Öz
Arap ve Fars Edebiyatlarında olduğu gibi İslâmî Türk Edebiyatında da Kur’ân’ın, usulüne uygun okunmasını (kırâat/tilâvet) sağlayan tecvîd ilminin eğitim-öğretimine dair pek çok eser telif edilmiştir. Nesrin yanı sıra özellikle eğitimde pratik faydalar sağladığı düşüncesiyle ilgili teliflerden bazılarının manzûm tarzda kaleme alındığı görülmektedir. Bu bağlamda kırk hadîs, akâidnâme, şurût-ı salât gibi dinî-edebî türler içinde ayrı bir başlık altında değerlendirilebilecek ve üzerinde henüz fazla çalışma yapılmayan manzûm tecvîdlerden biri de Şumnulu Hilmî Efendi’nin (öl. 1200/1785-86) yazdığı Zafer adlı eserdir. Çalışma; öncelikle şekil ve muhteva tahliliyle Hilmî Efendi’nin Zafer adlı Türkçe manzûm tecvîdini ele almaktadır. Çalışmanın amacı; eserlerinden de hareketle hakkında fazla malumat bulunmayan Hilmî Efendi’nin özellikle eserlerine yönelik tamamlayıcı olduğu düşünülen bazı bilgileri ve Zafer’in transkribe metoduyla günümüz harflerine aktarılmış metnini ortaya çıkarmaktır.

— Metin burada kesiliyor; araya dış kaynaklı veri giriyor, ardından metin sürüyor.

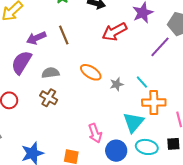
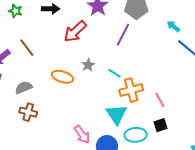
gray star: (117, 84) -> (88, 65), moved

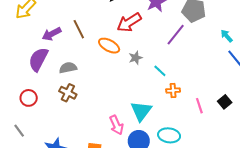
orange ellipse: (62, 77) -> (109, 46), moved
orange cross: (131, 90) -> (173, 91), size x0.6
cyan triangle: (116, 114) -> (141, 111), moved
black square: (160, 125) -> (225, 102), moved, turned -32

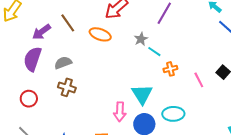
gray star: (136, 58) -> (141, 39), moved
pink arrow: (116, 125) -> (120, 112), turned 36

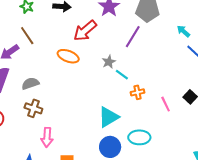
brown line: (68, 23) -> (27, 36), moved
cyan triangle: (142, 94) -> (108, 117), turned 30
pink arrow: (120, 112) -> (47, 137), moved

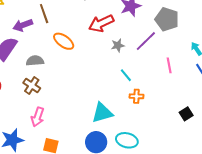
orange ellipse: (68, 56) -> (64, 41), moved
gray star: (109, 62) -> (118, 45), moved
pink line: (166, 104) -> (169, 65), moved

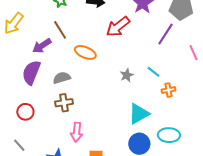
gray star: (118, 45) -> (127, 75), moved
brown cross: (32, 85) -> (64, 103), turned -30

Çalışmanın önemi ise; şimdilik tespit edildiği kadarıyla yazılan ilk Türkçe manzûm tecvîd eserini ve bu türün kurucusu kabul edilebilecek şairlik vasfına sahip kırâat mütehassısı bir müellifi tanıtacak olmasından ileri gelmektedir.

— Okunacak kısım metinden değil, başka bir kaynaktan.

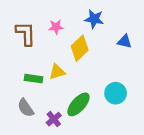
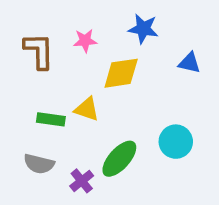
yellow diamond: (80, 48) -> (121, 73), turned 35
yellow triangle: (57, 72) -> (87, 109), turned 36
gray semicircle: (26, 108) -> (39, 164), turned -42

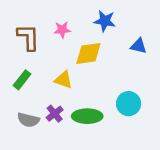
green rectangle: (51, 119) -> (22, 80), moved, turned -60
green ellipse: (119, 159) -> (87, 116), turned 48
purple cross: (82, 181) -> (55, 114), moved

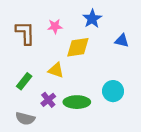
blue star: (105, 21) -> (92, 19), turned 30
green rectangle: (22, 80) -> (24, 81), moved
gray semicircle: (28, 120) -> (25, 119), moved

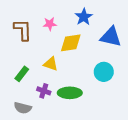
blue triangle: (122, 41) -> (111, 37), size x1.6
cyan circle: (113, 91) -> (104, 72), moved
purple cross: (48, 100) -> (44, 91), turned -32

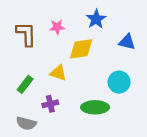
blue triangle: (111, 37) -> (127, 42), size x0.7
purple cross: (44, 91) -> (50, 104), turned -32
green ellipse: (70, 93) -> (95, 107), moved

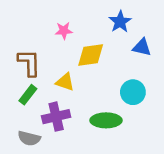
blue star: (96, 19) -> (120, 22), moved
brown L-shape: (26, 34) -> (29, 63), moved
purple cross: (50, 104) -> (56, 117), size x1.5

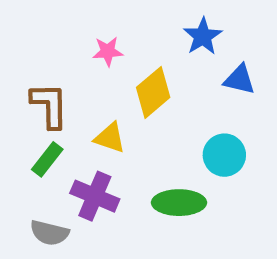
yellow diamond: (91, 55) -> (153, 92), turned -32
purple cross: (56, 117) -> (95, 196), turned 36

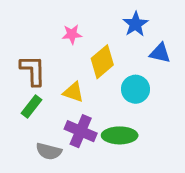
cyan circle: (224, 155) -> (135, 89), moved
purple cross: (95, 196) -> (81, 131), moved
gray semicircle: (49, 233) -> (49, 151), moved

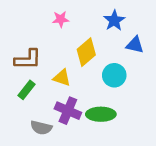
pink star: (72, 34) -> (61, 19), moved
brown L-shape: (33, 70) -> (28, 59), turned 92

Özet: Tefsîr, hadîs, kelam, fıkıh, kırâat gibi İslâmî ilimlerin teşekkülü ve sonrasında ilgili ilimlere yönelik Arapça, Farsça, Kürtçe vb. dillerde pek çok eserin yazıldığı görülmektedir. İslâm ile tanışmaları sonucu Türkler tarafından da doğru bir inanç ve ibadet hayatının yaşanması gayretine matufen Kur’ân’ı, hadîsi ve bu iki kaynağın anlaşılmasına yardımcı ilimleri öğrenmek amacıyla manzûm ve mensûr tarzda eserler kaleme alınmıştır. Öte yandan özellikle manzûm telifler sonucu Türk İslâm Edebiyatında bazı edebî türler ortaya çıkmıştır. Bu husus “harflerin fonetik farklılıklarını (mahrec, sıfatlar) ve tilâvet kurallarını (med, izhâr, ihfâ vb.) inceleyen ilim” şeklinde tanımlanan ve Kur’ân’ın usulüne uygun okunmasını sağlayan tecvîd ilminde de tezahür etmiştir. Nitekim mensûr olduğu gibi dinî-edebî bir tür olarak değerlendirilebilecek manzûm tecvîd eserlerinin telif edilmesi ilgili tezahürün göstergesidir. Söz gelimi Tuhfe-i Şerîfi (Şerîfî öl. 1260/1844) ve Nazmu’l-Ehem (Şeyhî öl. 1235/1819-20) manzûm tecvîd eserlerinin örneklerindendir. Bu bağlamda manzûm tecvîdlerden biri de müellifi Şumnulu Hilmî Efendi’nin bu türde yazılmış ilk eser olarak nitelediği Zafer isimli eserdir.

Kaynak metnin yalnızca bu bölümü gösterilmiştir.